Published at Friday, October 12th, 2018 - 20:59:54 PM. Furniture. By Evelyn C Labat.
Many are unaware that since most furniture are made from synthetic materials, they have the greatest potential to actually harm both the body and the environment. Plastics, metals and some hardwood pieces often contain chemicals that help preserve and keep the integrity of the furniture. Not doing this would jeopardize the business, and so furniture manufacturers incorporate preservative materials to their products to increase their longevity in warehouses and stores. For example, some solid wood furniture is imbibed with pesticide and/or fungicides that kill insects or molds that may invade and destroy the furniture. Some have preservatives like Formaldehyde as for plastic or steel fixtures, especially those with color, their paints may contain lead. All these pose a significant health risk to the users. Some disintegrate and turn into vapour, but this ultimately causes harm too. Inhaling the fumes from chemicals in the furniture will cause disorders and disease. Whats more is that these chemicals do not break down easily. They stay with your solid wood furniture until the day you dispose of them. When you dispose of them, the environment then takes the damages. The chemicals harm and pollute the environment.

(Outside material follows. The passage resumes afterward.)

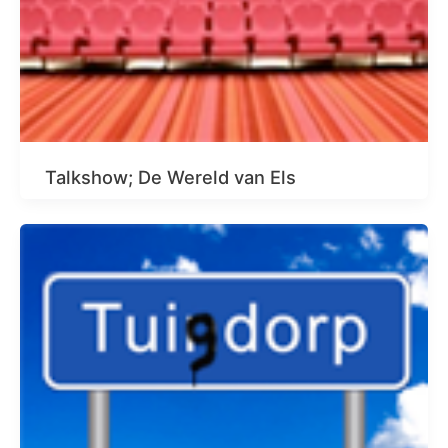
Talkshow; De Wereld van Els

That is a major reason for organizing furniture events. To keep the customer aware of new designs and concepts, and occasionally to reward them for their business with reduced prices and discounts on selected products. It is combination of a thank you and a form of advertising. Local craft fairs are another form of furniture event. These enable local people (or sometimes not so local!) to display their handiwork. Local furniture makers can show off their skills, and this can be a good platform for locals to persuade city showrooms to sell their products. Not only that, but furniture distribution centers may be seeking new sources for their furniture. Amish furniture, for example, is often hand-crafted by individuals in their own homes or workshops. The Amish then transport each piece to a central distribution center from which it is delivered to the furniture retailer, showroom or directly to the customer. A large proportion of Amish furniture made in this way is crafted to order. The customer can choose a piece from a showroom display or a catalog. The order is passed to the distribution center and passed onto individual craftsmen and women who then hand make it.